In my conversations with Syrian refugees in 2016, housing – which literally and emotionally structures the most intimate dimensions of life – emerged as an overwhelming preoccupation and the paramount obstacle to their acquiring a sense of normalcy. It was also another nexus of refugees’ interface with the state and one that confirmed the centrality of governmental bureaucracy, not cultural matters, in their everyday consternations and general sense of the challenge of living in Germany.If a miracle happens and you’re able to find a room in a shared apartment, then you go to the Immigration Office to submit the paperwork. They’ll tell you to come back in two weeks. And then if a second miracle happens and the landlord agrees to wait for you, then you go back to the Immigration Office, and they study your application for another month. And then if God really loves you, you’ll get approved. So the whole process takes one and a half to two months. But the problem is that no apartment is going to wait that long for you. There is a long list of other people who also want that room. 36
Work
Under the principle “support and challenge,” Germany’s May 2016 Integration Act pledged to give refugees greater and earlier access to integration courses and job and training opportunities, while reducing the benefits of those “who do not meet their duties to cooperate.” 37
As of November 2016, some 406,000 refugees were registered at state agencies as searching for employment.
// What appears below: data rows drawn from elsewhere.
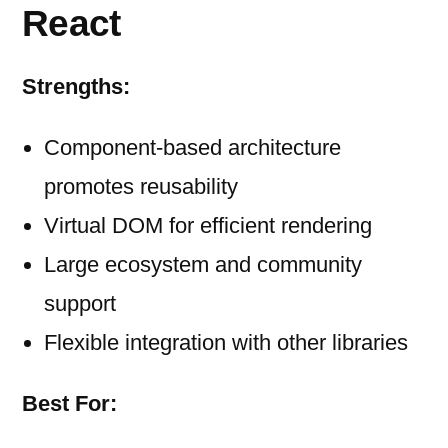
React
Strengths:
Component-based architecture
promotes reusability
Virtual DOM for efficient rendering
Large ecosystem and community
support
Flexible integration with other libraries
Best For:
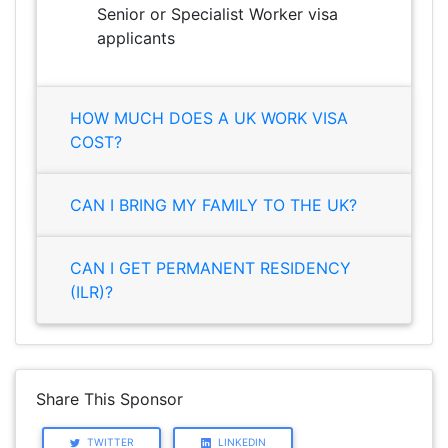
Senior or Specialist Worker visa
applicants
HOW MUCH DOES A UK WORK VISA
COST?
CAN I BRING MY FAMILY TO THE UK?
CAN I GET PERMANENT RESIDENCY
(ILR)?
Share This Sponsor
TWITTER
LINKEDIN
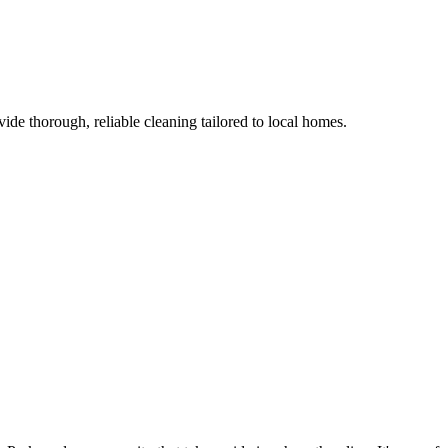
de thorough, reliable cleaning tailored to local homes.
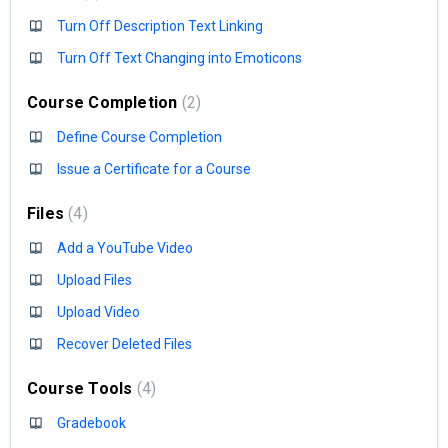
Turn Off Description Text Linking
Turn Off Text Changing into Emoticons
Course Completion
2
Define Course Completion
Issue a Certificate for a Course
Files
4
Add a YouTube Video
Upload Files
Upload Video
Recover Deleted Files
Course Tools
4
Gradebook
To expedite engagement in “meaningful work,” the 2016 integration legislation pledged to create 100,000 new “one-euro jobs,” for which asylum seekers were paid an 80 cents-per-hour supplement to their welfare benefits in compensation for completing such tasks as laundry, cleaning, or food distribution in refugee shelters. Though refugees risked losing benefits should they refuse to participate, only 4,300 had started one-euro jobs by December 2016. 38
As trying as these bureaucratic constraints were those that demanded paperwork from newcomers’ home countries and pre-flight lives. Syrian refugees found that government agencies sometimes asked for official documents that they no longer possessed or which had become prohibitively difficult to obtain. As likely, these documents might never have existed, in the first place. In the realm of work, some of this gap between the demand and supply of formal documentation points to the larger challenge of foreigners’ incorporation into a labor market structured by Germany’s apprenticeship system, whereby a “thicket of rules and standards” require workers in dozens of crafts to complete a three-year vocational training courses and pass exams in order to work legally. While many praise this system with aiding youth employment, quality services, and middle class incomes, it creates another layer of obstacles for refugees, and especially those who are middle-aged. 41 During my fieldwork, I spoke with Syrian car mechanics, plumbers, hairdressers and others who had worked for decades back home without formal training, often learning their craft from a young age in a family business. Discovering that their experience counted for little in Germany without official certification, they faced the choice of starting over with an apprenticeship alongside much younger novices, working in the “black market,” or abandoning their trade completely.I got an internship at a telecommunications company. I was there three months and I learned so much. They really liked me and they offered me a job. But I can’t work until I get my residency permit, and I’m still waiting for it. A sister company also offered me a job. They said I could do another internship from September until December. They’re willing to pay me, but the law allows you to have only one paid internship, and I already had one. 40
As frustrating for refugees were the cases of those who had obtained formal education and degrees but fled Syria without authorized evidence to confirm it. Even those who were fortunate to be in possession of birth certificates, university diplomas, or other critical documentation could find their professional ambitions screech to a halt because they lacked records that they never anticipated needing. For example, one Syrian doctor found himself unable to resume work in medicine in Germany because he did not possess paperwork proving that he had no criminal record in Syria and was unable to obtain such documents via the Syrian embassy. The Financial Times described the doctor’s ongoing dilemma as a “Kafkaesque impasse” in an “unequal battle with German bureaucracy.” 42
Conclusion
This exploration of the initial settlement and integration of Syrian refugees in Germany does not deny the reality, as Rawan Arar details, that the Global North’s predominant interest is in containing refugees in the Global South, where the overwhelming majority of the world’s refugees do indeed remain. 43 Indeed, much of Germany’s policies since early 2016 have aimed at precisely that, as demonstrated most clearly in its creation of new asylum categories with curtailed residency rights, its tightening restrictions on family reunification, and its spearheading of the March 2016 European Union-Turkey Agreement committing Turkey to halt illegal migration from its shores in exchange for billions of Euros. 44
Yet there is also no denying the exemplary investment that Merkel’s government has made in offering shelter to more Syrian refugees than any other country outside the Middle East. While German civil society has rallied on behalf of refugees in inspiring acts of solidarity large and small, the state has committed billions of dollars to refugee welfare, hired and trained more than ten thousand new employees and German language teachers, transformed countless public spaces into living accommodations, and devoted incalculable ingenuity to the task of transforming a “refugee crisis” into a success story.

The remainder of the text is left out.